One of their first recommendations was that NABJ
become a founding member of the Haiti News Project, designed to provide
assistance to Haitian print journalists reeling from the devastation.
Another organization, Internews, is helping broadcast media. NABJ joined
several other groups in forming HNP, including American Society of News
Editors (ASNE), the Inter American Press Association (IAPA),
Investigative Reporters and Editors (IRE), Poder Magazine, the Poynter Institute and UNITY: Journalists of Color.
Project members, who hold regular telephone
conference calls with Haitian journalists, agreed to focus efforts on
providing for equipment and technology, professional training and tents
for those journalists still homeless. A major initiative is the one
computer, one journalist campaign. The goal is simple: provide a
computer to each of the 250 working journalists in areas affected by the
earthquake. Keep in mind that many journalists lost everything. We
believe it’s important to give them the tools to cover the biggest story
of their lives. Computers are critical to this mission.
HNP plans to help train Haitian journalists, and
discussions are being held about forming an independent investigative
news unit among the journalists. There is a lot happening, and I invite
you to get involved. You can help with training or make a financial
contribution toward purchasing a camera, digital tape recorder or a
laptop computer. Please give whatever you can.

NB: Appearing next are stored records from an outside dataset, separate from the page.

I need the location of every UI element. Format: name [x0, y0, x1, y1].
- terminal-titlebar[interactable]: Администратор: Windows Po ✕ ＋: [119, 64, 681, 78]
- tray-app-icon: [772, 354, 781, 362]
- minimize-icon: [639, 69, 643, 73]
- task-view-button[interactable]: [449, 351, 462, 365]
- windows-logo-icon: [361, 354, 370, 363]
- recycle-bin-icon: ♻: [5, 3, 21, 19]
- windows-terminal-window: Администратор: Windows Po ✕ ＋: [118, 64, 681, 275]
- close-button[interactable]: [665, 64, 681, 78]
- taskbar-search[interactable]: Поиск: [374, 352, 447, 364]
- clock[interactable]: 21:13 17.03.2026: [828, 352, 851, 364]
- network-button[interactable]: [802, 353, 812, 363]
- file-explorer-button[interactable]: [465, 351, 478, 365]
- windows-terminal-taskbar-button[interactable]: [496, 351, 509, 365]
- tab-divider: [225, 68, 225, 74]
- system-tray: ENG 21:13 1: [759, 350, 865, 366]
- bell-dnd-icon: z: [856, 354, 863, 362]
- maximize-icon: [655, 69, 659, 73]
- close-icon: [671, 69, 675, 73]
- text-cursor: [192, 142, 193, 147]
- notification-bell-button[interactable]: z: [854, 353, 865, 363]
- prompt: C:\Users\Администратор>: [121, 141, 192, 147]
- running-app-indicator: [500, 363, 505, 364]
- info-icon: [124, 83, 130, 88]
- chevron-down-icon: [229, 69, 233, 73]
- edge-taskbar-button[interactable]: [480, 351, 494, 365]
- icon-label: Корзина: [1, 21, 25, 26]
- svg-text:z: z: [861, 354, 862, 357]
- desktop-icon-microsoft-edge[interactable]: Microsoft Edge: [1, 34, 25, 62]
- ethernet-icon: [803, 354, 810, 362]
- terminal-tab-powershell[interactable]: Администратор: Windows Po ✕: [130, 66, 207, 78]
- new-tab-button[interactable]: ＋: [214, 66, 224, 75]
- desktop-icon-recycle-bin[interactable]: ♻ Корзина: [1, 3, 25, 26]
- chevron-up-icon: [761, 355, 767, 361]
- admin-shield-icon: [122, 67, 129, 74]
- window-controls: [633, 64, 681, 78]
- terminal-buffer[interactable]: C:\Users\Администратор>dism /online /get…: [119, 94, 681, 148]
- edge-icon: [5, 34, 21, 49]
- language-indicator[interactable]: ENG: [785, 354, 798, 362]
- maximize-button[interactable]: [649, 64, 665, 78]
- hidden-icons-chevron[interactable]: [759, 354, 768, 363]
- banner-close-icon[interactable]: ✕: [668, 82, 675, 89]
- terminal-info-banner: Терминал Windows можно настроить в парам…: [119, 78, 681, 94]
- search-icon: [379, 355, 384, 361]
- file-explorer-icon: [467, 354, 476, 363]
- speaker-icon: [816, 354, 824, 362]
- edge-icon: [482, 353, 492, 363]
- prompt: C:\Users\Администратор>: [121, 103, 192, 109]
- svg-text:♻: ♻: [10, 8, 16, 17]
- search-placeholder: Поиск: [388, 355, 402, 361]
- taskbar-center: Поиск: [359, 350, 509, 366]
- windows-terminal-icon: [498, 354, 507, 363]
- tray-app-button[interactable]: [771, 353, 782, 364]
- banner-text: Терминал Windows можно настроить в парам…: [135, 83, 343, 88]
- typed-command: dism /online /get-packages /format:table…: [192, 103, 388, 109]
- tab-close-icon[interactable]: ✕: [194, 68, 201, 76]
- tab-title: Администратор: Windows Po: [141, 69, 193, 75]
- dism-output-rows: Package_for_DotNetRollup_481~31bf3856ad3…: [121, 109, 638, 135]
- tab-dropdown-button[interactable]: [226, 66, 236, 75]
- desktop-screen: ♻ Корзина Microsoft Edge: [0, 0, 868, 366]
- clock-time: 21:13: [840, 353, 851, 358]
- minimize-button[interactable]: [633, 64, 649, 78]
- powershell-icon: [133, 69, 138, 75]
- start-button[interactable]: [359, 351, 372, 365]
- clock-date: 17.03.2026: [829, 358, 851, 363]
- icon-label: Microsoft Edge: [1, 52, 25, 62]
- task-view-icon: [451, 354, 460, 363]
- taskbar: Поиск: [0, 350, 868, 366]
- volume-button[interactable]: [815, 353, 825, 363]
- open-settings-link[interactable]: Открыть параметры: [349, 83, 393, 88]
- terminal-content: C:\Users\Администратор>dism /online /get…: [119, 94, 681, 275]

You can find more information at http://haitinewsproject.wordpress.com
or become a fan on Facebook. The project’s coordinator is our colleague
Joe Oglesby, a former Miami Herald editorial page editor. Reach him at firstname.lastname@example.org, or 305-608-2333.
In addition to our involvement in the news project,
NABJ will include programming about Haiti in our national convention in
San Diego this summer. We have invited Haiti’s President Rene Preval to
address us and are awaiting a response. NABJ has agreed to advocate on
behalf of journalists in Haiti to be included in funding programs from
international institutions as they discuss rebuilding efforts. NABJ also
is discussing the creation of a fellowship program to fund efforts for
members who would like to report on the earthquake’s aftermath.
Please do what you can to help. After listening to the pleas of Haitian journalists, I know they would appreciate it more than you will ever know. Thank you.